Ketika sifat-sifat utama dibawa kedalam kerja-kerja dakwah yang bersifat struktural dalam kerangka amal jama’i, beliau selalu bisa bekerjasama dengan semua orang. Sifat-sifat utama itu mungkin tidak selalu kompatibel dengan jabatan-jabatan struktural yang memerlukan keterampilan manajerial dan tehnis. Tapi sifat-sifat itu efektif menyatukan orang-orang dengan potensi tehnis. Karena itu, mungkin prestasi terbaik beliau adalah ketika beliau menduduki posisi sebagai ketua bidang kaderisasi di DPP sebelum akhirnya menduduki posisi sebagai ketua MPP. Disana anak-anak muda dengan kemampuan tehnis dan manajerial yang bagus menjadi sebuah tim kaderisasi yang kompak dibawah bimbingan seorang syekh yang mengayomi dengan lembut, dan berhasil mentransformasi kerja-kerja tarbiyah kedalam kerangka institusi dengan landasan sistem yang kokoh. Warisan inilah yang merupakan salah satu penjelasan tentang lompatan besar dalam sistem dan kemampuan kerja tim kaderisasi PKS.
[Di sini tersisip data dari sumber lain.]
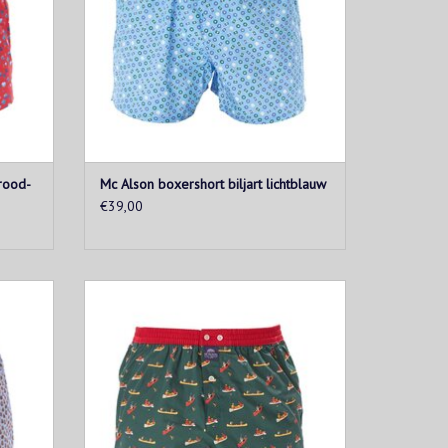
rood-
Mc Alson boxershort biljart lichtblauw
€39,00
uine
Groene boxershort met rode en gele
eband.
kanoprint, afgewerkt met rode tailleband.
EN
TOEVOEGEN AAN WINKELWAGEN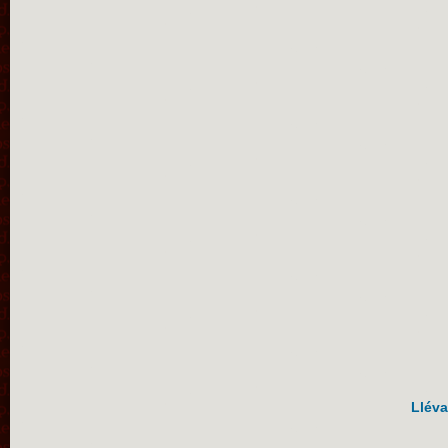
Lléva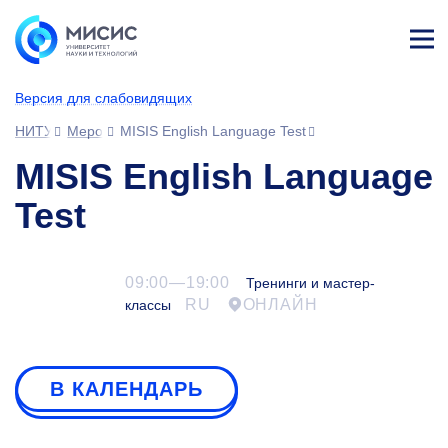
Лич
ны
Версия для слабовидящих
й
каб
НИТУ МИСИС
Мероприятия
MISIS English Language Test
ине
т
MISIS English Language
Test
09:00—19:00
Тренинги и мастер-
RU
ОНЛАЙН
классы
В КАЛЕНДАРЬ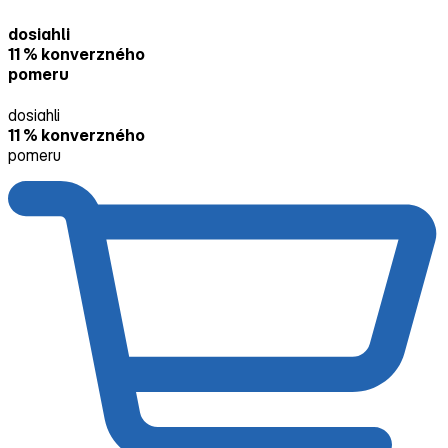
dosiahli
11 % konverzného
pomeru
dosiahli
11 % konverzného
pomeru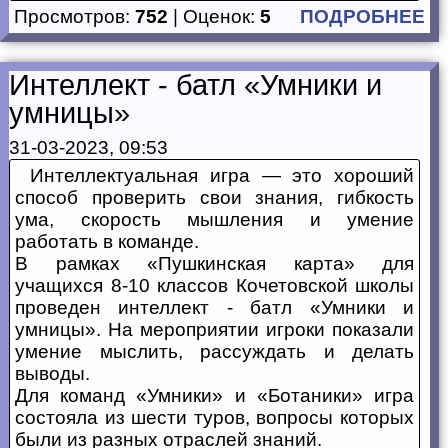
Просмотров:
752
| Оценок:
5
ПОДРОБНЕЕ
Интеллект - батл «Умники и
умницы»
31-03-2023, 09:53
Интеллектуальная игра — это хороший
способ проверить свои знания, гибкость
ума, скорость мышления и умение
работать в команде.
В рамках «Пушкинская карта» для
учащихся 8-10 классов Кочетовской школы
проведен интеллект - батл «Умники и
умницы». На мероприятии игроки показали
умение мыслить, рассуждать и делать
выводы.
Для команд «Умники» и «Ботаники» игра
состояла из шести туров, вопросы которых
были из разных отраслей знаний.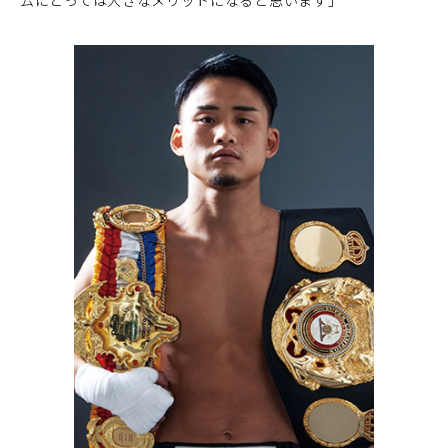
ムにとっては大きなメリットになると思います」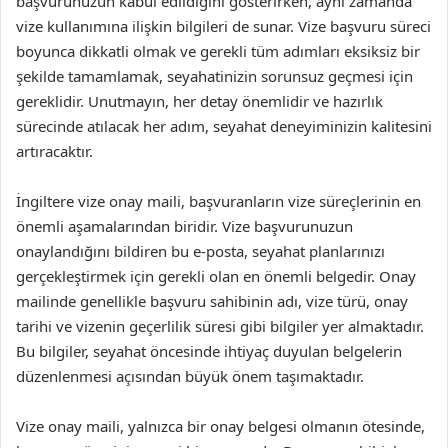
başvurunuzun kabul edildiğini gösterirken, aynı zamanda
vize kullanımına ilişkin bilgileri de sunar. Vize başvuru süreci
boyunca dikkatli olmak ve gerekli tüm adımları eksiksiz bir
şekilde tamamlamak, seyahatinizin sorunsuz geçmesi için
gereklidir. Unutmayın, her detay önemlidir ve hazırlık
sürecinde atılacak her adım, seyahat deneyiminizin kalitesini
artıracaktır.
İngiltere vize onay maili, başvuranların vize süreçlerinin en
önemli aşamalarından biridir. Vize başvurunuzun
onaylandığını bildiren bu e-posta, seyahat planlarınızı
gerçekleştirmek için gerekli olan en önemli belgedir. Onay
mailinde genellikle başvuru sahibinin adı, vize türü, onay
tarihi ve vizenin geçerlilik süresi gibi bilgiler yer almaktadır.
Bu bilgiler, seyahat öncesinde ihtiyaç duyulan belgelerin
düzenlenmesi açısından büyük önem taşımaktadır.
Vize onay maili, yalnızca bir onay belgesi olmanın ötesinde,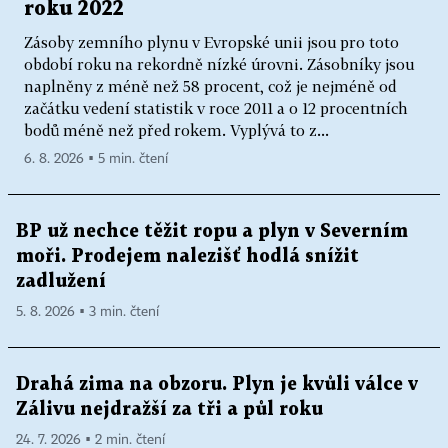
roku 2022
Zásoby zemního plynu v Evropské unii jsou pro toto
období roku na rekordně nízké úrovni. Zásobníky jsou
naplněny z méně než 58 procent, což je nejméně od
začátku vedení statistik v roce 2011 a o 12 procentních
bodů méně než před rokem. Vyplývá to z...
6. 8. 2026 ▪ 5 min. čtení
BP už nechce těžit ropu a plyn v Severním
moři. Prodejem nalezišť hodlá snížit
zadlužení
5. 8. 2026 ▪ 3 min. čtení
Drahá zima na obzoru. Plyn je kvůli válce v
Zálivu nejdražší za tři a půl roku
24. 7. 2026 ▪ 2 min. čtení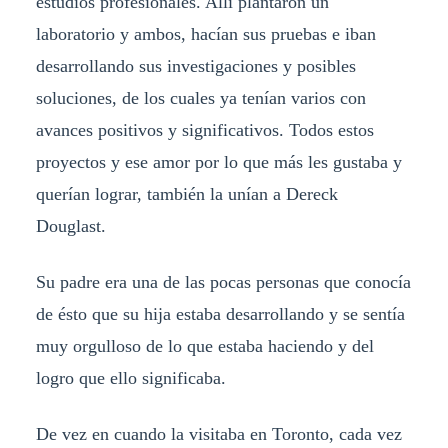
estudios profesionales. Allí plantaron un
laboratorio y ambos, hacían sus pruebas e iban
desarrollando sus investigaciones y posibles
soluciones, de los cuales ya tenían varios con
avances positivos y significativos. Todos estos
proyectos y ese amor por lo que más les gustaba y
querían lograr, también la unían a Dereck
Douglast.
Su padre era una de las pocas personas que conocía
de ésto que su hija estaba desarrollando y se sentía
muy orgulloso de lo que estaba haciendo y del
logro que ello significaba.
De vez en cuando la visitaba en Toronto, cada vez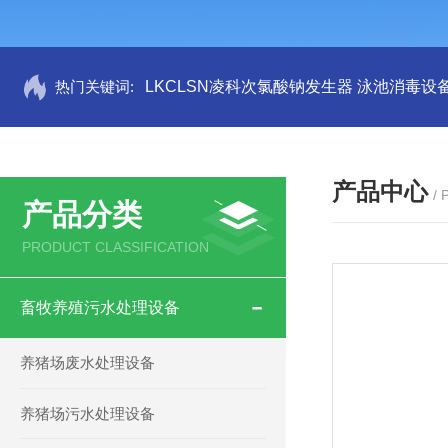
热门关键词:
LKCLSN凌科次氯酸钠发生器 泳池消毒设
产品中心
/
产品分类
PRODUCT CLASSIFICATION
畜牧养殖污水处理设备
养猪场废水处理设备
养猪场污水处理设备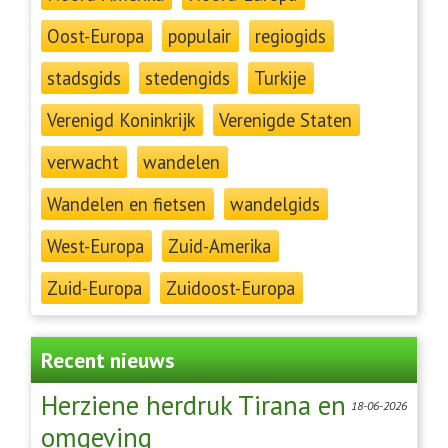
Oost-Europa
populair
regiogids
stadsgids
stedengids
Turkije
Verenigd Koninkrijk
Verenigde Staten
verwacht
wandelen
Wandelen en fietsen
wandelgids
West-Europa
Zuid-Amerika
Zuid-Europa
Zuidoost-Europa
Recent nieuws
Herziene herdruk Tirana en
18-06-2026
omgeving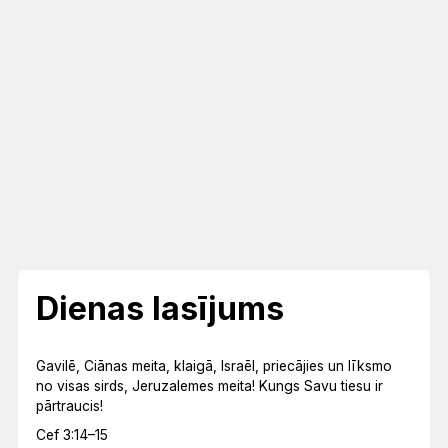
Dienas lasījums
Gavilē, Ciānas meita, klaigā, Israēl, priecājies un līksmo
no visas sirds, Jeruzalemes meita! Kungs Savu tiesu ir
pārtraucis!
Cef 3:14–15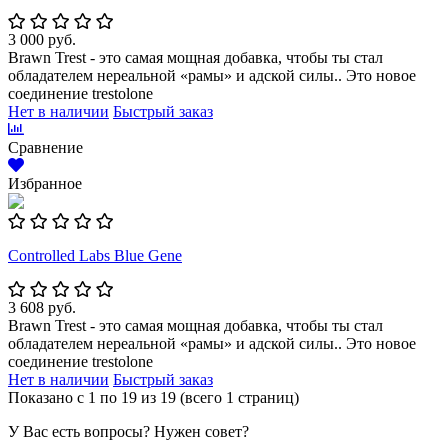
3 000 руб.
Brawn Trest - это самая мощная добавка, чтобы ты стал
обладателем нереальной «рамы» и адской силы.. Это новое
соединение trestolone
Нет в наличии
Быстрый заказ
Сравнение
Избранное
Controlled Labs Blue Gene
3 608 руб.
Brawn Trest - это самая мощная добавка, чтобы ты стал
обладателем нереальной «рамы» и адской силы.. Это новое
соединение trestolone
Нет в наличии
Быстрый заказ
Показано с 1 по 19 из 19 (всего 1 страниц)
У Вас есть вопросы? Нужен совет?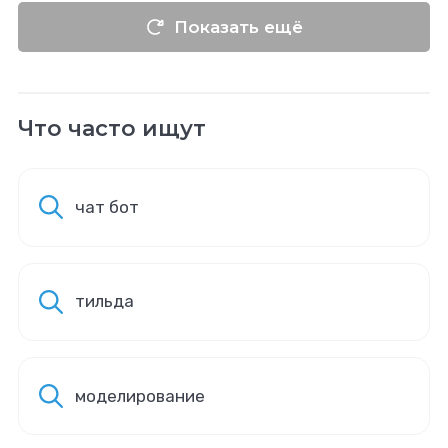
Показать ещё
Что часто ищут
чат бот
тильда
моделирование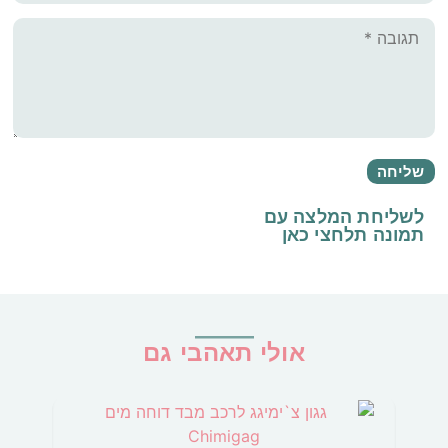
לשליחת המלצה עם
תמונה
תלחצי כאן
אולי תאהבי גם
Rahmat Abdullah telah pergi merengkuh takdir sejarahnya justru ketika dakwah ini sedang memasuki babak baru dengan tantangan-tantangan baru. Menghabiskan seluruh usia produktifnya dalam perjuangan dakwah, Rahmat Abdullah telah meninggalkan ruang kosong yang besar: simbol spiritualisme dakwah kita yang selalu menghadirkan cinta dalam semua kerja dakwah. Para pencinta adalah pemilik ruh yang lembut. Rahmat Abdullah adalah ruh yang lembut: lembut seluruh hidupnya, lembut cara perginya.